Prospective, randomized clinical trials evaluating the outcomes of early versus delayed ASCT in the era of IMiD and PI-based therapies are ongoing (IFM-DFCI 2009 study NCT01208662 and the European Intergroup Trial). The IFM/DFCI 2009/CTN 1304 parallel phase 3 study randomized newly diagnosed MM patients to induction therapy with bortezomib, lenalidomide and dexamethasone (VRD) × 3 cycles and stem cell mobiliziation followed by either ASCT and two cycles of RVD consolidation or five cycles of RVD consolidation with lenalidomide maintenance for 1 year in both arms. Results from a pre-specified interim analysis with a median follow-up of 39 months showed an improvement in 3-year PFS with ASCT versus RVD (61% versus 48%, respectively, P<0.0002) and was uniform across all subgroups.21 The 3-year post-randomization OS rate was extremely high (88%) and similar between the two study groups. Further results of this trial and other large prospective studies are needed to assess the role and timing of ASCT.

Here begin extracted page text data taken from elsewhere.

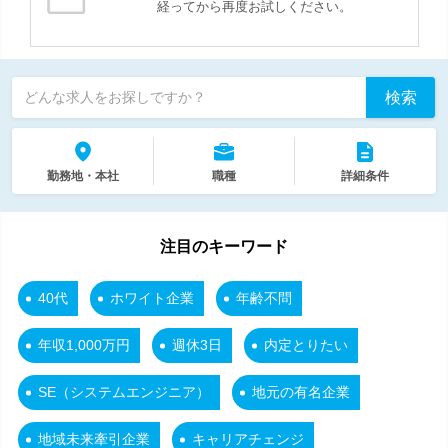
経ってから再度お試しください。
検索
どんな求人をお探しですか？
勤務地・本社
職種
詳細条件
注目のキーワード
40代
ホワイト企業
年齢不問
年収1,000万円
週休3日
内定とりたい
SE（システムエンジニア）
地元の有名企業
地域未来牽引企業
キャリアチェンジ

In conclusion, the ECOG-ACRIN E4A03 demonstrated superior survival probabilities for patients undergoing early ASCT relative to those who did not have early ASCT. This was true in patients of all age subgroups and maintained significance in patients 65 years, although in multivariable analysis adjusting for the differences in cohorts as a result of subgroup analysis ASCT fell out of significance. The notion that the superior outcome for patients undergoing early ASCT is due to the differences in age between the two populations is not supported by this data.